なお、「30秒で完了!マグネシウム診断」では、マグネシウム不足を自分で簡単に診断できます。マグネシウム不足が心配な方は、自己診断を試してみてはいかがでしょうか。

ストレス対策1|食事でマグネシウムを摂る
マグネシウムを摂るのにもっとも手軽な方法が、普段の食事を工夫することです。
マグネシウムを豊富に含む食品を積極的に摂取できるよう、献立やメニューを工夫しましょう。
以下は、マグネシウムを豊富に含む代表的な食品です。
食品名 | マグネシウム含有量(mg/100g) |
---|---|
あおさ(素干し) | 3200 |
あおのり(素干し) | 1400 |
乾燥わかめ(素干し) | 1000 |
かぼちゃの種 | 530 |
アーモンド | 290 |
納豆 | 100 |
玄米 | 49 |
ほうれん草(茹で) | 40 |
参照:食品成分データベース│文部科学省
食事からマグネシウムを摂取する際のポイントは、マグネシウムを豊富に含む食事を習慣化することです。
たとえば、朝食に納豆ごはん、おやつや間食に素焼きアーモンドを取り入れるだけでも、マグネシウムを効果的に摂取できます。
ただし、マグネシウムの食品からの吸収率は約30%とされており、他のミネラルと比べても低めです。
マグネシウムの効率的な補給には入浴剤やサプリメントなどを併用し、食事ではトータルケアを意識して「栄養バランスの良い食事」を心掛けるのがおすすめです。

ストレス対策2|マグネシウムを含む入浴剤を使用する
マグネシウムの摂取には、経皮吸収という方法も有効です。
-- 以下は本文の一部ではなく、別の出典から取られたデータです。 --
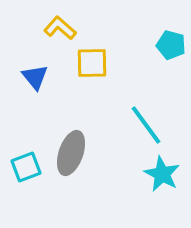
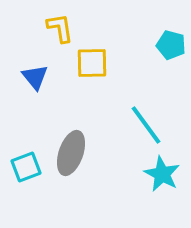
yellow L-shape: rotated 40 degrees clockwise
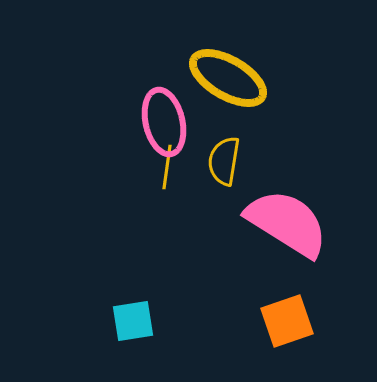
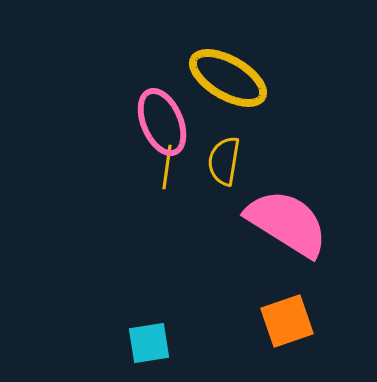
pink ellipse: moved 2 px left; rotated 10 degrees counterclockwise
cyan square: moved 16 px right, 22 px down
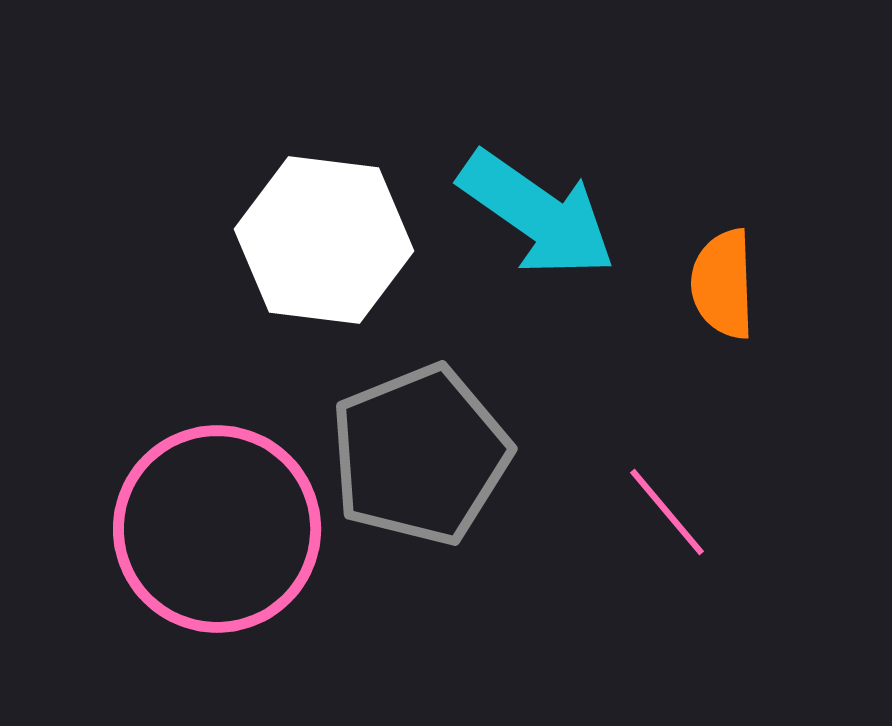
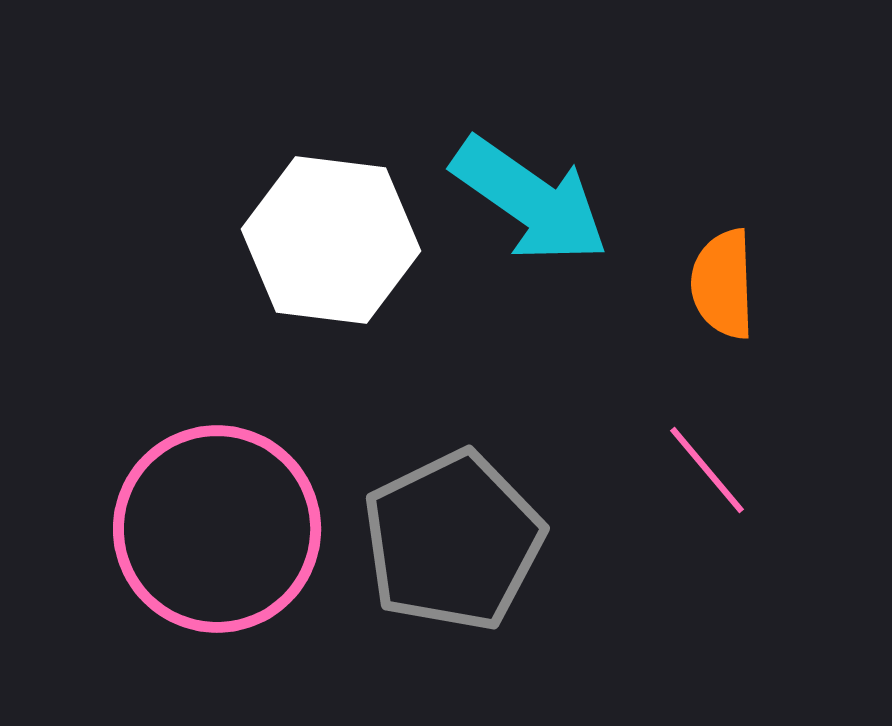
cyan arrow: moved 7 px left, 14 px up
white hexagon: moved 7 px right
gray pentagon: moved 33 px right, 86 px down; rotated 4 degrees counterclockwise
pink line: moved 40 px right, 42 px up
簡単に言うと「皮膚からも摂取できる」ということ。
特に「エプソムソルト(硫酸マグネシウム)」を使用した入浴は、リラックス効果とマグネシウム補給を同時に叶える方法として、欧米ではポピュラーな方法です。
実際の研究でも、マグネシウムを溶かしたお風呂に入浴し続けると、数日間で体内の血中マグネシウム濃度が上昇することがわかっており、マグネシウムを効率的に摂取する方法として注目されています。
ストレス対策3|サプリメントでマグネシウムを摂る
食事だけでマグネシウムを十分に補おうとすると、食材を吟味したり献立を考えたりする必要があります。多忙な現代人にとっては、あまり現実的な方法ではないかもしれません。
そんなときは、サプリメントでマグネシウムを摂取するのも一つの選択です。
ただし、高濃度のマグネシウムはなかなか吸収されないことと、過剰に摂取した場合や体質に合わない場合は、下痢や吐き気・嘔吐などを引き起こす可能性があります。
一度に多量を摂取するのではなく、少しずつ小分けにしたり、食後にサプリメントを飲んで体への吸収を穏やかにしたりなどして工夫しましょう。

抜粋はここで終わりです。